The SIMPLE algorithm is applied to solve the momentum and continuity equations. The time step is 0·001 s (1% of frequency for power supply). The convergence criterion for the velocity field was set to <10⁻⁵ and energy 10⁻⁷.

Results and discussion

Magnetic field and Lorentz force

The vector map of magnetic flux density of the external rotary field and the contour map of the induced field due to fluid motion in a cycle are shown in Figs. 3 and 4. Figure 3 is for plane Z = 0 m, and Fig. 4 is for plane X = 0 m. As shown in Fig. 3, a nearly central symmetrical magnetic field is formed in the horizontal cross-section of the billet. The magnetic flux density of the external rotary field is stronger near the four corners of the billet and weaker in the region of the liquid core, and both magnitude and direction change periodically with time. The distribution of the induced field is similar to the external magnetic field. The same distribution of magnetic flux density is generated near each stator in the billet as they use the same coil arrangement, as shown in Fig. 2. Four segments of the travelling magnetic field are generated by four stators, so the moving direction of the magnetic flux caused by the stirrer rotates anticlockwise when the current is fed in the way shown in Fig. 2. The induced field has little influence on fluid flow as the maximum magnitude of induced field is still <0·01 T and is also <0·001 T in the region of liquid core at plane Z = 0 m.

Figure 3.

Vector map of magnetic flux density of external field and contour map of induced field in cycle T (Z = 0 m, X–Y plane)

Figure 4.

Vector map of flux density of external magnetic and contour map of induced field in cycle T (X = 0 m, Y–Z plane)

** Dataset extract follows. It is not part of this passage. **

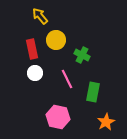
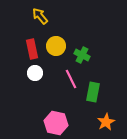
yellow circle: moved 6 px down
pink line: moved 4 px right
pink hexagon: moved 2 px left, 6 px down
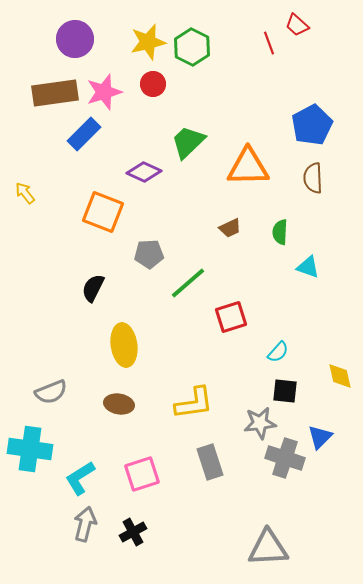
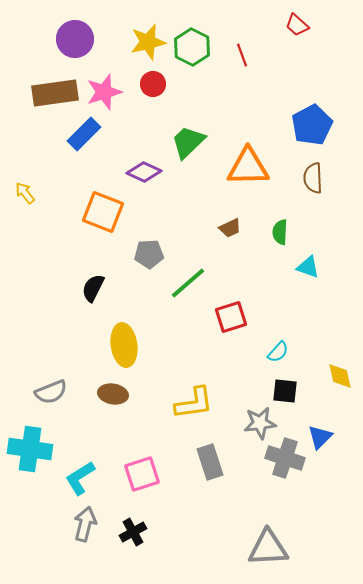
red line: moved 27 px left, 12 px down
brown ellipse: moved 6 px left, 10 px up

Figure 4 indicates that the external field is strongest near the two ends of the stirrer and weakest in the region of the liquid core. Such a distribution is similar to the magnetic flux density distribution of a permanent magnet. Both magnitude and direction of the external field at plane X = 0 m change periodically with a period equal to the frequency of the power supply. The current density near the two ends of the stirrer is stronger for the additional current density in the termination of the coil, so the external field is strongest near the ends of the stirrer. A stronger magnetic field also exists in the zones above the stirrer (Z>0·25 m) and below the stirrer (Z<−0·25 m), which will affect the fluid flow and heat transfer. As a result, the effect of the stirrer on molten steel is not merely limited in the inner zone of the stirrer. A stronger induction current is generated due to the larger external field near the end of the stirrer, which will result in a stronger induced field there. The maximum value of induced magnetic flux density is 0·031 T so that the induced field should not be ignored.

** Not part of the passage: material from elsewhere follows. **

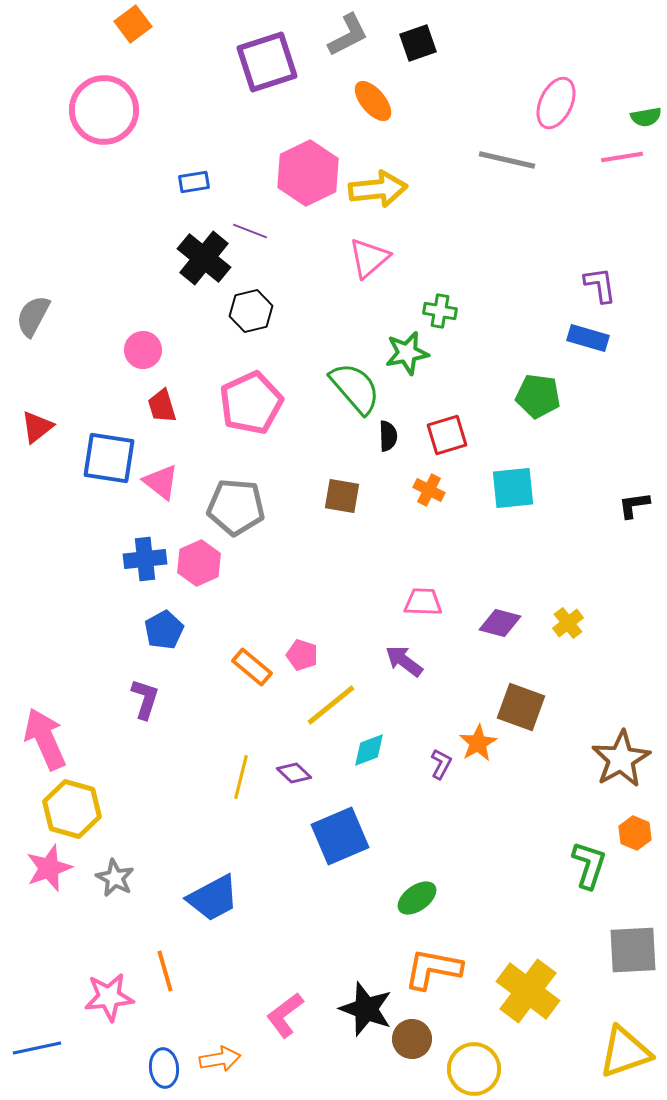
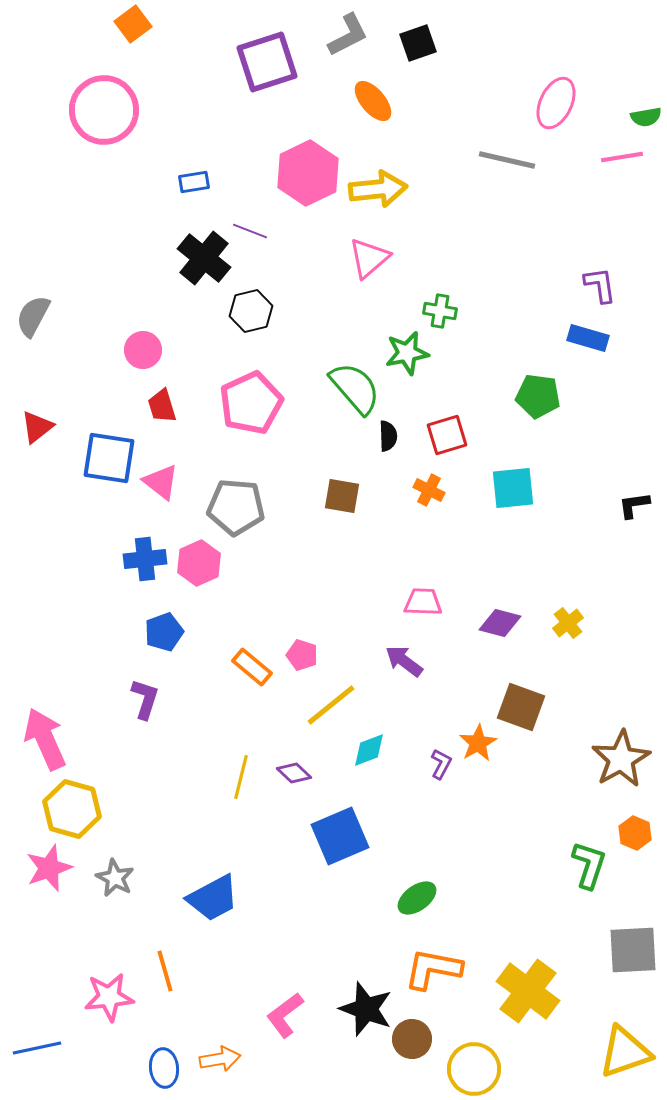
blue pentagon at (164, 630): moved 2 px down; rotated 9 degrees clockwise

In Figs. 3 and 4, both magnitude and direction of each component of the external field change periodically with time, and the induced field is stronger near the two ends of the stirrer. At any time, the external field decays rapidly with penetration depth and is < 0·1 T in the region of liquid core because of the skin effect. The external field in the liquid core plays a key role in stirring the molten steel. The stronger external field mainly is located in the solidified zone where the magnitude of magnetic flux density is stronger than 0·1 T but has almost no effect on stirring the molten steel.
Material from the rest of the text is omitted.